四

「昭子さん、いつまで寝てるんですか。起きてくださいよ。そろそろ時間ですよ」

 昭子の肩を優しく揺らして起こしている太郎は、こたつの上に置きっぱなしになっている飲んだ形跡のない湯呑みに入っているこんぶ茶に顔を近づけて、「もったいない」と湯呑みに向かってことばを吐く。

「昭子さん、とっとと起きてくださいよ。いつまでも横になって邪魔くさい」と横になっている昭子の背中を蹴ってみた。いきなり起きて怒られるのも怖いのですぐに太郎の後ろに隠れた。

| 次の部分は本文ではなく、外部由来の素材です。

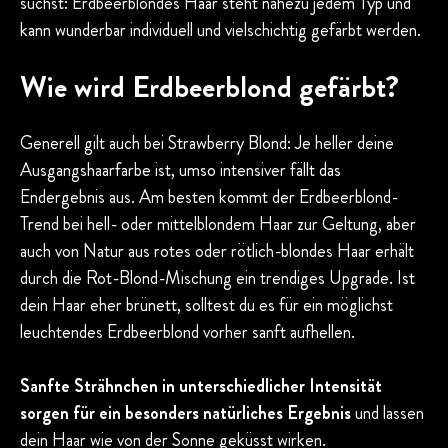
suchst: Erdbeerblondes Haar steht nahezu jedem Typ und
kann wunderbar individuell und vielschichtig gefärbt werden.
Wie wird Erdbeerblond gefärbt?
Generell gilt auch bei Strawberry Blond: Je heller deine
Ausgangshaarfarbe ist, umso intensiver fällt das
Endergebnis aus. Am besten kommt der Erdbeerblond-
Trend bei hell- oder mittelblondem Haar zur Geltung, aber
auch von Natur aus rotes oder rötlich-blondes Haar erhält
durch die Rot-Blond-Mischung ein trendiges Upgrade. Ist
dein Haar eher brünett, solltest du es für ein möglichst
leuchtendes Erdbeerblond vorher sanft aufhellen.
Sanfte Strähnchen in unterschiedlicher Intensität
sorgen für ein besonders natürliches Ergebnis
und lassen
dein Haar wie von der Sonne geküsst wirken.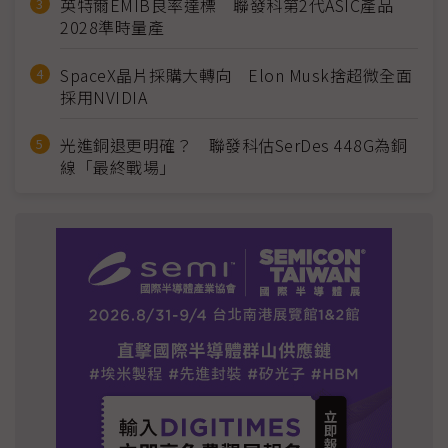
英特爾EMIB良率達標 聯發科第2代ASIC產品
2028準時量產
SpaceX晶片採購大轉向 Elon Musk捨超微全面
採用NVIDIA
光進銅退更明確？ 聯發科估SerDes 448G為銅
線「最終戰場」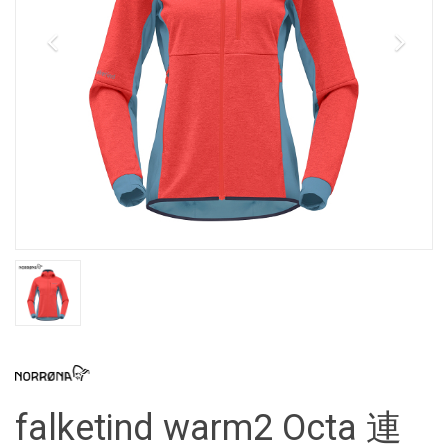
falketind warm2 Octa 連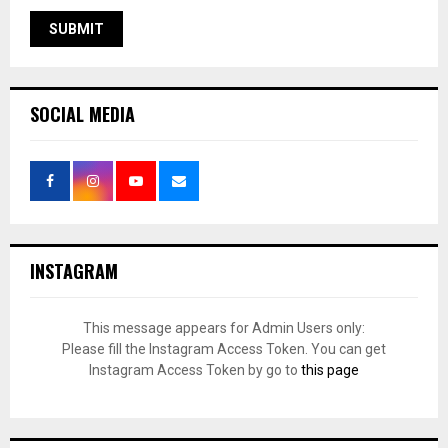
SOCIAL MEDIA
INSTAGRAM
This message appears for Admin Users only:
Please fill the Instagram Access Token. You can get
Instagram Access Token by go to
this page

「おいおい侍さん、それじゃあ俺が蹴ったみてえになるじゃねえか」

「だって怖いだろうよ、もし起きたら」

「だったら最初から蹴るなよ、俺だって怖いんだから。こうやりゃ一発さ。俺はこの前ので一つ学習したことがある」

 腕組みをし、侍に笑いかけた太郎は、

 にゃあお。

 猫がエサをくれといわんばかりの甘えた切ない声を出した。侍がなるほどと手を一つ打つ。

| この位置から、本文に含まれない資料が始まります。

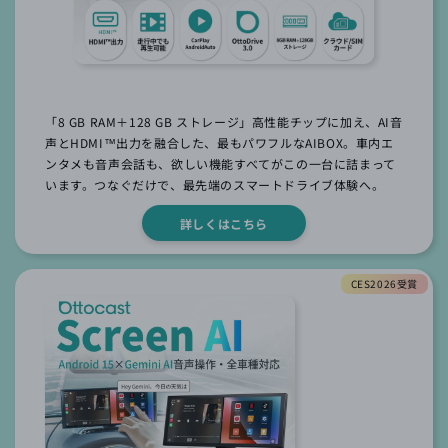
「8 GB RAM＋128 GB ストレージ」⾼性能チップに加え、AI⾳
声とHDMI™出⼒を融合した、最もパワフルなAIBOX。⾞内エ
ンタメも⾳声会話も、欲しい機能すべてがこの⼀台に詰まって
います。つなぐだけで、最先端のスマートドライブ体験へ。
詳しくはこちら
CES2026受賞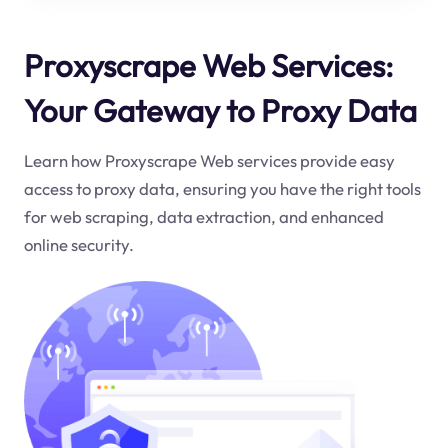
Proxyscrape Web Services:
Your Gateway to Proxy Data
Learn how Proxyscrape Web services provide easy
access to proxy data, ensuring you have the right tools
for web scraping, data extraction, and enhanced
online security.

 直後、今まで深い眠りの中にいた昭子がむくりとその体を起こした。
「ねこちゃんがいるわね」

 起きたて一番に発したことばがこれだ。そして自分の周りに目を這わせ、猫の姿を探す。

「ねえ、今ねこちゃんの声聞こえたでしょ? ねえ」

 太郎と侍に猫はどこにいるのか問う。

「昭子さん、寝ぼけてんじゃないですかい? 猫なんてどこにもいりゃしませんよ。もしここにいるとしたらそれは死んでる猫ってもんでしょう」

 太郎が昭子の湯呑みを台所に下げる。